Mike Ryan doesn’t eat processed foods. He exercises frequently and drinks detox juices every day. After 15 months of homelessness, one of the first things the 56-year-old Navy veteran did when he moved into his Brockton apartment was to set up his blender.
“It saved my life because the streets are pretty much lethal,” Ryan said of his new home. “It gives you something to focus on. It takes a weight off of your shoulders.”
Ryan was among the first tenants to move into Montello Welcome Home Again, a new apartment building in Brockton developed by Father Bill’s & MainSpring, a nonprofit dedicated to ending homelessness.
The building opened last month at 682 North Main St. with 23 units of supportive housing for chronically homeless individuals, including 12 units set aside with a preference for military veterans.
Father Bill’s & MainSpring is no amateur when it comes to building housing for the homeless, managing five shelters and 19 permanent housing properties across southern Massachusetts. The organization’s smallest building in Hingham has five units, while its largest in Brockton has 32.
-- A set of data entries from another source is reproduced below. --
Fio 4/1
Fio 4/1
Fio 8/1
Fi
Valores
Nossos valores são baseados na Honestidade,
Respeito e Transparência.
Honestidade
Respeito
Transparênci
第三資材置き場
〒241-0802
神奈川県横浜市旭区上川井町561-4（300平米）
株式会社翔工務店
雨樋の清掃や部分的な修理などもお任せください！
Yet the nonprofit knows its work isn’t over. “We are not trying to manage homelessness as a mission, we are trying to end it,” said John Yazwinski, chief executive officer and president of Father Bill’s & MainSpring.
In January 2018, the organization counted 1,090 homeless adults and children in its service area, which also includes Quincy, Weymouth, and Plymouth.
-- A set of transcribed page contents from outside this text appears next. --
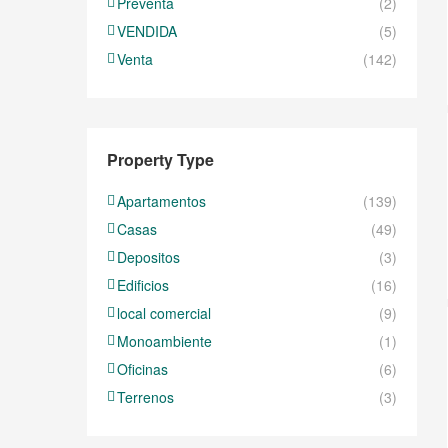
Preventa
(2)
VENDIDA
(5)
Venta
(142)
Property Type
Apartamentos
(139)
Casas
(49)
Depositos
(3)
Edificios
(16)
local comercial
(9)
Monoambiente
(1)
Oficinas
(6)
Terrenos
(3)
Montello Welcome Home Again was built on the site of the old Phaneuf Hospital, which had been vacant for about a decade before Father Bill’s & MainSpring purchased the property, Yazwinski said.
Ninety-eight people applied to receive housing in Montello Welcome Home Again, and residents were chosen through a lottery system. The residents have leases and pay 30 percent of their income as rent.
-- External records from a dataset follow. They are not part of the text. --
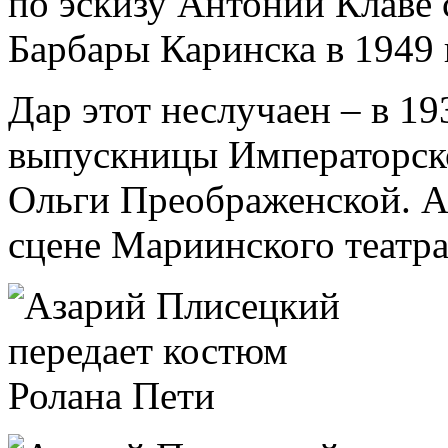
по эскизу Антонии Клаве 
Барбары Каринска в 1949 г
Дар этот неслучаен – в 19
выпускницы Императорско
Ольги Преображенской. А
сцене Мариинского театра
The project cost more than $5 million, of which $2.6 million came from the Massachusetts Department of Housing and Community Development. The rest came from the city of Brockton, fund-raising, and donations.
Mayor Bill Carpenter spoke at the opening dedication for Montello Welcome Home Again and acknowledged that his perspective on supportive housing for the homeless had changed over time.
Several years ago, when Father Bill’s & MainSpring was attempting to build supportive housing for the homeless at 695 North Main St., Carpenter’s administration refused to issue a permit for the project, sparking a legal battle. Jack’s Place and Patti’s House ultimately opened in 2016.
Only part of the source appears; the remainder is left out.